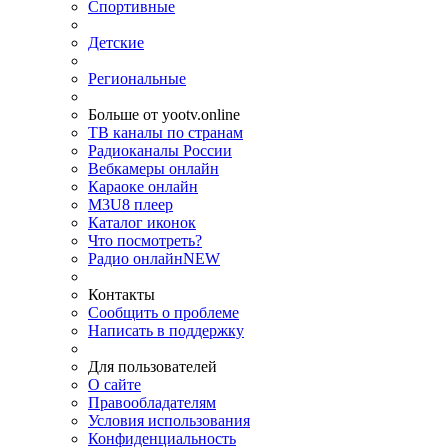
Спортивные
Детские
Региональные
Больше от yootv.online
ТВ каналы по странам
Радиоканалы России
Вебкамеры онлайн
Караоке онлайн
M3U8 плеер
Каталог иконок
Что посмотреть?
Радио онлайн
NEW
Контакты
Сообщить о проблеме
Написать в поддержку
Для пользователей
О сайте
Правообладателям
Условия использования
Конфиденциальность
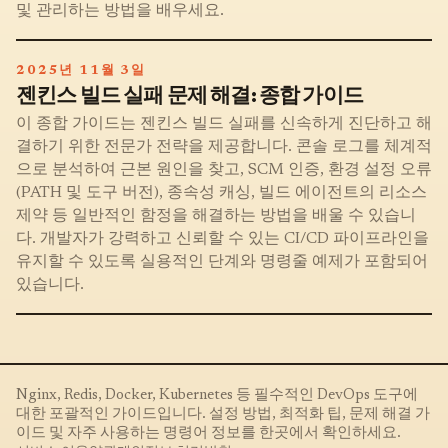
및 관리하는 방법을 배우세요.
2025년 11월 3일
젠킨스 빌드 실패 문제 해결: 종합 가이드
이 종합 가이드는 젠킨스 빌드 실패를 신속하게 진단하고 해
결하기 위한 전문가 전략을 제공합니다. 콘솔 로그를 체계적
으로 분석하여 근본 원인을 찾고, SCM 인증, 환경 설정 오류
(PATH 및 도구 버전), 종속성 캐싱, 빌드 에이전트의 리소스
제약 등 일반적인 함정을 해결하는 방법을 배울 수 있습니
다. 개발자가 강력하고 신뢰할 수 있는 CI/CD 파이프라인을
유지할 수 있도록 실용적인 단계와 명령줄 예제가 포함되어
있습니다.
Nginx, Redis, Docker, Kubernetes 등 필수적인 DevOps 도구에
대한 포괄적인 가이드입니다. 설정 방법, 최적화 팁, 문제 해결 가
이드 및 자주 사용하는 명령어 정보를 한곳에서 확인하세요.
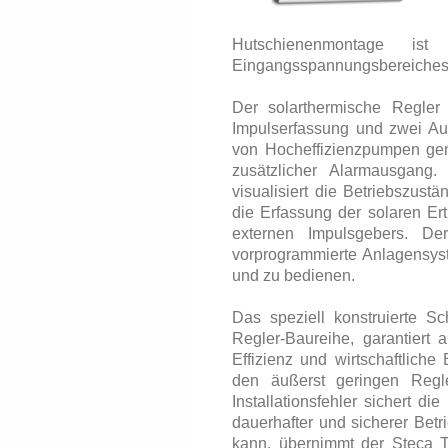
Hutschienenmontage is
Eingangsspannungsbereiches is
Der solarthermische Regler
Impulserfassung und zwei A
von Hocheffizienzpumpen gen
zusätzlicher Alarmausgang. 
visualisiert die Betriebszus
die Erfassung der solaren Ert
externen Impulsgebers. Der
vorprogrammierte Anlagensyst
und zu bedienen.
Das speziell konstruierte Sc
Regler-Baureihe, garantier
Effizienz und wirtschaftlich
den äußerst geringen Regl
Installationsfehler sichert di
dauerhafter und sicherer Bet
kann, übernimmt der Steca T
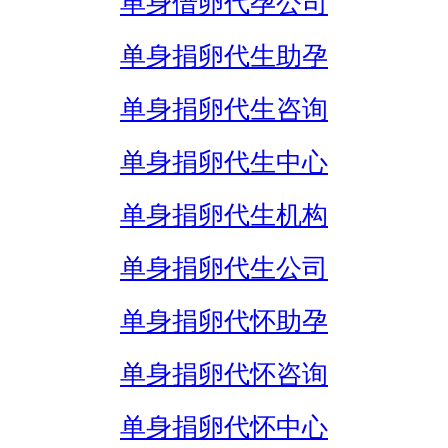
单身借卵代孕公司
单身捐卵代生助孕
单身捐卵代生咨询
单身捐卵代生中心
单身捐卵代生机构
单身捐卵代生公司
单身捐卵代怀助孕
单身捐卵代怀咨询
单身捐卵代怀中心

::::::

About this exercise: Your copy should hold only the lines from the line with "이드 및 자주 사용하는 명령어 정보를 한곳에서 확인하세요." through the end of the data above, both ends included, transcribed exactly and without pictures.

Written response:
이드 및 자주 사용하는 명령어 정보를 한곳에서 확인하세요.
Hutschienenmontage is
Eingangsspannungsbereiches is
Der solarthermische Regler
Impulserfassung und zwei A
von Hocheffizienzpumpen gen
zusätzlicher Alarmausgang. 
visualisiert die Betriebszus
die Erfassung der solaren Ert
externen Impulsgebers. Der
vorprogrammierte Anlagensyst
und zu bedienen.
Das speziell konstruierte Sc
Regler-Baureihe, garantier
Effizienz und wirtschaftlich
den äußerst geringen Regl
Installationsfehler sichert di
dauerhafter und sicherer Bet
kann, übernimmt der Steca T
单身借卵代孕公司
单身捐卵代生助孕
单身捐卵代生咨询
单身捐卵代生中心
单身捐卵代生机构
单身捐卵代生公司
单身捐卵代怀助孕
单身捐卵代怀咨询
单身捐卵代怀中心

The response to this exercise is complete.